The ‘awful bloody hook-up’ materialised when Israel duly attacked Egypt on 29 October. Eden promptly announced an ultimatum, addressed to both sides, backed by a threat to intervene, thus pre-empting action through the United Nations. So far, so planned. But the next stage of ‘the English plan’ – ‘then they’ll destroy Nasser’ – instead turned into an awful bloody cock-up. Since the UN resolution demanding a cease-fire was accepted not only by Egypt but also, it seemed at one stage, by Israel, the whole elaborate excuse for intervention threatened to disappear. Luckily ministers in London were able to satisfy themselves that a cease-fire had not been achieved, thus legitimising the remedial police action by Britain and France. But the reason was because of Israeli violations. Kyle comments: ‘The police posse would set off to curb wrongdoing by Israel by effecting an opposed landing in Egypt.’ It did not do to talk of Britain going to war, of course, any more than of its governing Egypt – not war, armed conflict perhaps.
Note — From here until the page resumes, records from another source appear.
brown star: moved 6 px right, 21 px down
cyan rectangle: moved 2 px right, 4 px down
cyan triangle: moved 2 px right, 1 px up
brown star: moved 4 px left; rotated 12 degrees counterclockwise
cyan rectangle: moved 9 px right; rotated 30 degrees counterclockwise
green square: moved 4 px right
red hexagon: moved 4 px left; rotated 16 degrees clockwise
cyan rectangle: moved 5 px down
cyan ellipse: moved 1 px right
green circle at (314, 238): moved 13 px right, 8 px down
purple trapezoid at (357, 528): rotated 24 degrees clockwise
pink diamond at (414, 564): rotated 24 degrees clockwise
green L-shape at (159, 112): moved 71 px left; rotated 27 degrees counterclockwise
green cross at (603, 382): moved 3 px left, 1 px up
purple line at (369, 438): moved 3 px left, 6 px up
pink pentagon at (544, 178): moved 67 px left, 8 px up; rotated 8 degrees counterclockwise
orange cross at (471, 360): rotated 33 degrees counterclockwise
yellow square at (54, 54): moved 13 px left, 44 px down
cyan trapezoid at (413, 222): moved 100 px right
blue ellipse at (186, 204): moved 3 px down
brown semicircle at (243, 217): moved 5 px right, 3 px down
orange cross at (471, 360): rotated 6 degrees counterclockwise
‘It’s rather fun to be at Number Ten the night we smashed the Anglo-American alliance,’ was how someone from the Foreign Office put it. Ike failed to lie doggo; he even failed not to smell a rat. Macmillan’s cheerful predictions were quickly forgotten, at least by their author, now a beleaguered Chancellor of the Exchequer, counting the cost of his fine words. The United Nations lumbered into action with measures which threatened Britain’s oil supplies. ‘Oil sanctions,’ cried Macmillan, throwing his hands in the air. ‘That finishes it.’
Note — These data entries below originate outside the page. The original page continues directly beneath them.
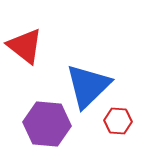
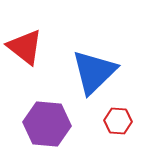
red triangle: moved 1 px down
blue triangle: moved 6 px right, 14 px up
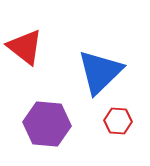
blue triangle: moved 6 px right
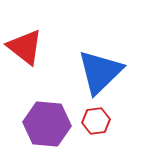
red hexagon: moved 22 px left; rotated 12 degrees counterclockwise
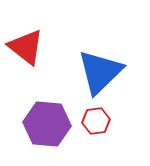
red triangle: moved 1 px right
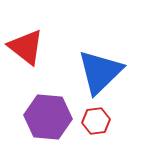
purple hexagon: moved 1 px right, 7 px up
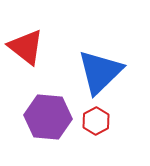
red hexagon: rotated 20 degrees counterclockwise
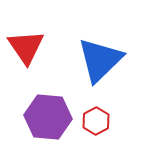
red triangle: rotated 18 degrees clockwise
blue triangle: moved 12 px up
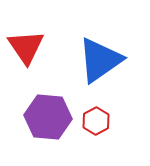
blue triangle: rotated 9 degrees clockwise
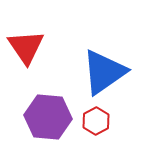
blue triangle: moved 4 px right, 12 px down
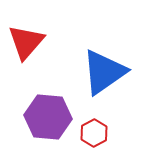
red triangle: moved 5 px up; rotated 15 degrees clockwise
red hexagon: moved 2 px left, 12 px down
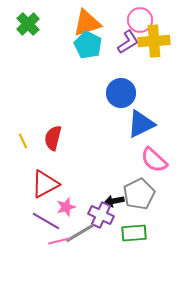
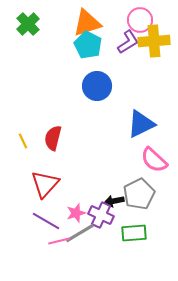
blue circle: moved 24 px left, 7 px up
red triangle: rotated 20 degrees counterclockwise
pink star: moved 10 px right, 6 px down
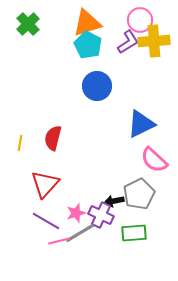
yellow line: moved 3 px left, 2 px down; rotated 35 degrees clockwise
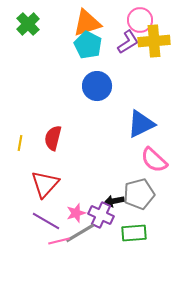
gray pentagon: rotated 12 degrees clockwise
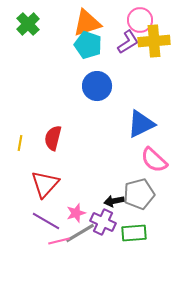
cyan pentagon: rotated 8 degrees counterclockwise
purple cross: moved 2 px right, 7 px down
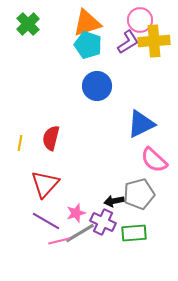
red semicircle: moved 2 px left
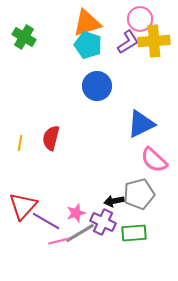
pink circle: moved 1 px up
green cross: moved 4 px left, 13 px down; rotated 15 degrees counterclockwise
red triangle: moved 22 px left, 22 px down
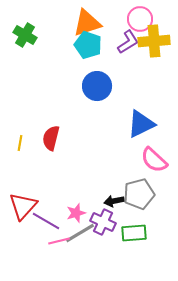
green cross: moved 1 px right, 2 px up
What really finished it was a series of losses, not least a loss of nerve in the Cabinet. This was partly due to Macmillan’s further revelation to his colleagues that the sterling area’s currency reserves had dropped by £100 million a week. If true, this would have been a thumping loss – an eighth of the total reserve – but, with Macmillan’s word for it, the reported sum may instead have been a thumping lie. It was enough to do the trick in ending Eden’s war – and shortly afterwards his premiership. The Cabinet suffered a final loss, that of its purported casus belli, when Israel and Egypt actually stopped fighting. Eden had never had much of a story. Such as it was, it had now collapsed. Having pretended to go to war for this reason, Eden had to pretend to be very pleased with the result. Caught out by his own scenario, it was fitting that none but Anthony should conquer Anthony. Meanwhile, on the ground, none of the military objectives had been secured by the time of the cease-fire. ‘Tactically our position could hardly be worse,’ wrote one of the British generals: ‘we are deployed on about a one-tank front.’
Above all, Nasser lived to fight another day. The French foreign service drew their own conclusions, notably that Britain had been ‘hesitant in action,maladroit in execution and infirm of purpose when it counted’. They made the best of a bad job by quickly committing themselves to making a suceess of the Treaty of Rome, which allowed them to mourn their loss of superpower status by crying all the way to the bank. The British were less lucky, less clever. They ended up with Harold Macmillan as prime minister and had to wait 25 years for the belated psychic satisfaction of the Falklands War. Keith Kyle’s exhaustive account of the 1956 crisis illuminates a crucial moment in the decline of our country. After Suez it became clear that the bright day was done, and we were for the dark.